Stored records
═══
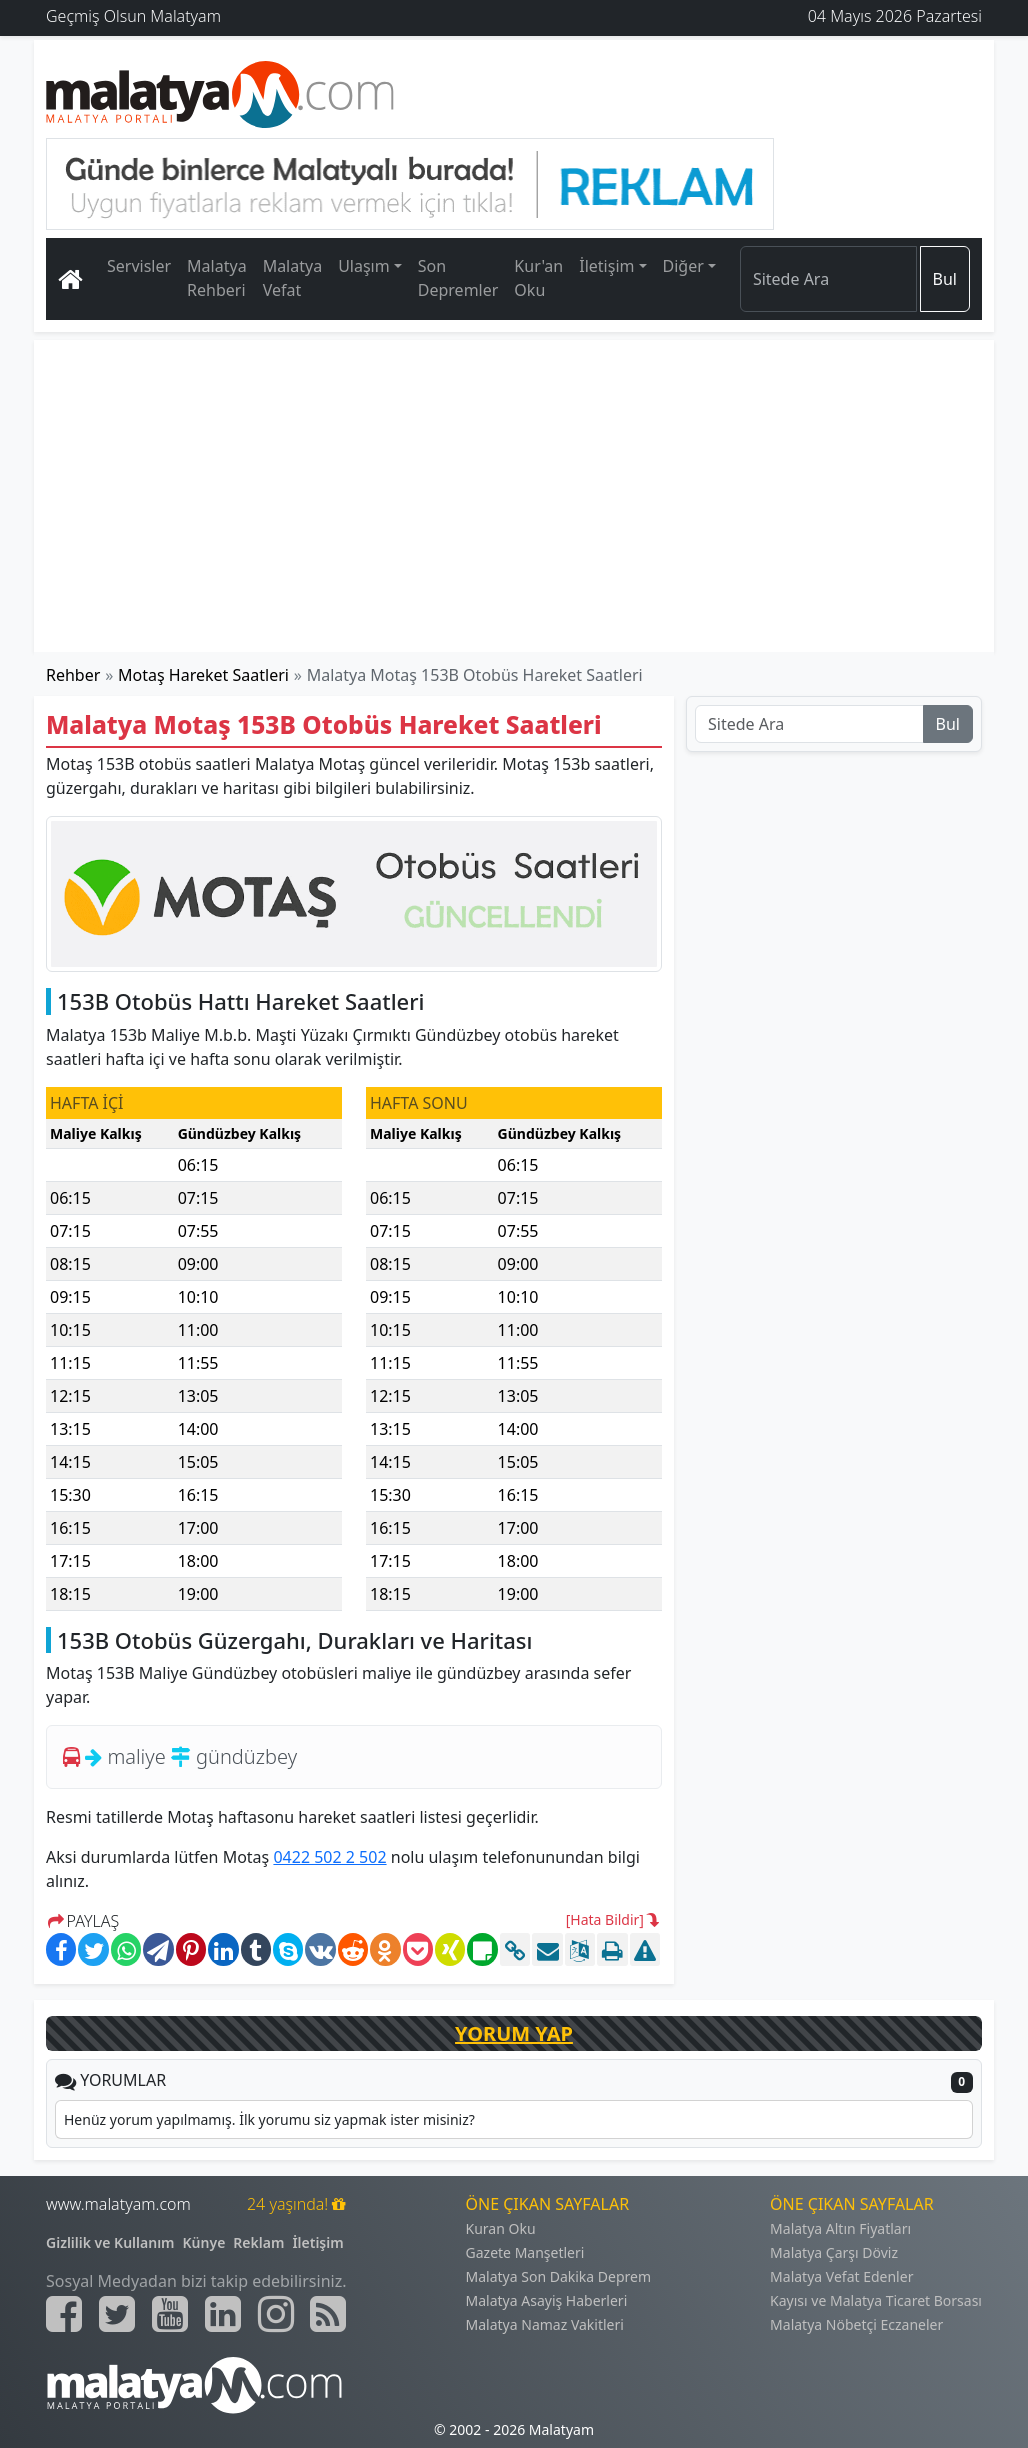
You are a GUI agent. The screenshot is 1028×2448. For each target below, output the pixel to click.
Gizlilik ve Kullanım (110, 2242)
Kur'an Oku (538, 278)
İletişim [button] (606, 266)
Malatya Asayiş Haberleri (547, 2300)
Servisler (139, 266)
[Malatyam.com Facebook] (64, 2314)
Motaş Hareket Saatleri (203, 675)
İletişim (317, 2242)
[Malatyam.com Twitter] (117, 2314)
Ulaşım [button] (364, 266)
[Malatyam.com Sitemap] (328, 2314)
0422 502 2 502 (329, 1857)
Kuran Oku (501, 2228)
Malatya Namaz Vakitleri (545, 2324)
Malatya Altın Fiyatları (840, 2228)
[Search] (828, 279)
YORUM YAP (514, 2033)
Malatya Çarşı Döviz (834, 2252)
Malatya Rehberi (217, 278)
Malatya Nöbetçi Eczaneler (856, 2324)
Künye (204, 2242)
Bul (945, 279)
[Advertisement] (514, 496)
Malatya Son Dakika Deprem (559, 2276)
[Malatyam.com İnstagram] (276, 2314)
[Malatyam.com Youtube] (170, 2314)
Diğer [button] (683, 266)
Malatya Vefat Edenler (841, 2276)
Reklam (258, 2242)
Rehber (73, 675)
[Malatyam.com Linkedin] (223, 2314)
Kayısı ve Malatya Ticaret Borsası (876, 2300)
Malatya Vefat (293, 278)
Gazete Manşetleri (525, 2252)
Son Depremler (458, 278)
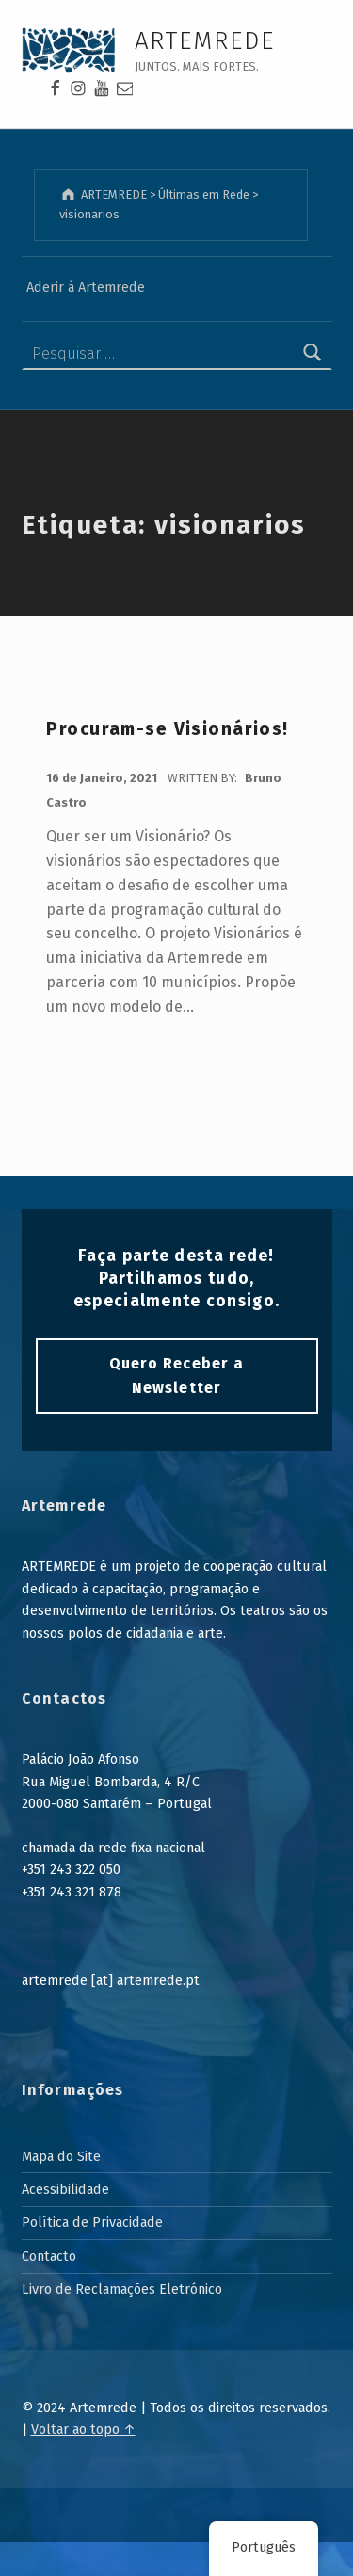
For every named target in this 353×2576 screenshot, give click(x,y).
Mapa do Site (61, 2156)
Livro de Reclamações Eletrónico (122, 2288)
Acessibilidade (65, 2189)
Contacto (49, 2256)
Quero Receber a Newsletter (176, 1375)
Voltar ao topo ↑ (83, 2429)
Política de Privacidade (92, 2222)
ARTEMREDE (205, 41)
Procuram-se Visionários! (167, 729)
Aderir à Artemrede (85, 287)
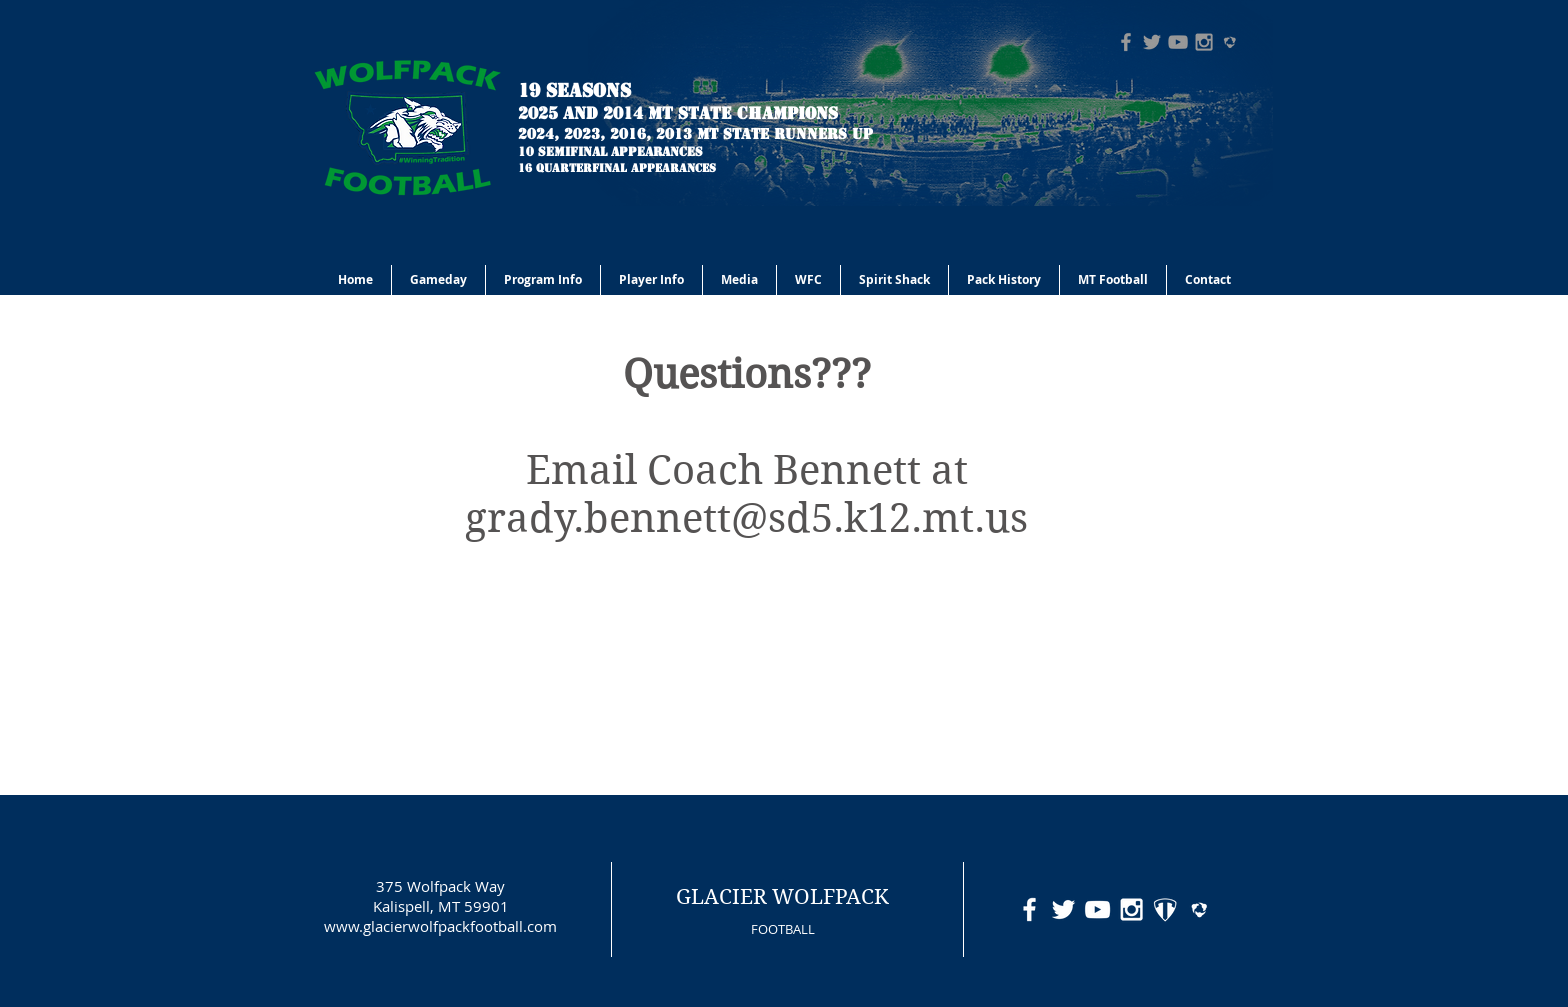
═══
* Aim of the task *
Give back every entry verbatim. No pictures belong in the copy.

* Answer to this task *
You are a GUI agent. The screenshot is 1028×2448. For each target below, output the pixel to click.
Gizlilik ve Kullanım (110, 2242)
Kur'an Oku (538, 278)
İletişim [button] (606, 266)
Malatya Asayiş Haberleri (547, 2300)
Servisler (139, 266)
[Malatyam.com Facebook] (64, 2314)
Motaş Hareket Saatleri (203, 675)
İletişim (317, 2242)
[Malatyam.com Twitter] (117, 2314)
Ulaşım [button] (364, 266)
[Malatyam.com Sitemap] (328, 2314)
0422 502 2 502 (329, 1857)
Kuran Oku (501, 2228)
Malatya Namaz Vakitleri (545, 2324)
Malatya Altın Fiyatları (840, 2228)
[Search] (828, 279)
YORUM YAP (514, 2033)
Malatya Çarşı Döviz (834, 2252)
Malatya Rehberi (217, 278)
Malatya Nöbetçi Eczaneler (856, 2324)
Künye (204, 2242)
Bul (945, 279)
[Advertisement] (514, 496)
Malatya Son Dakika Deprem (559, 2276)
[Malatyam.com İnstagram] (276, 2314)
[Malatyam.com Youtube] (170, 2314)
Diğer [button] (683, 266)
Malatya Vefat Edenler (841, 2276)
Reklam (258, 2242)
Rehber (73, 675)
[Malatyam.com Linkedin] (223, 2314)
Kayısı ve Malatya Ticaret Borsası (876, 2300)
Malatya Vefat (293, 278)
Gazete Manşetleri (525, 2252)
Son Depremler (458, 278)
For every named target in this 353×2576 screenshot, give click(x,y).
Mapa do Site (61, 2156)
Livro de Reclamações Eletrónico (122, 2288)
Acessibilidade (65, 2189)
Contacto (49, 2256)
Quero Receber a Newsletter (176, 1375)
Voltar ao topo ↑ (83, 2429)
Política de Privacidade (92, 2222)
ARTEMREDE (205, 41)
Procuram-se Visionários! (167, 729)
Aderir à Artemrede (85, 287)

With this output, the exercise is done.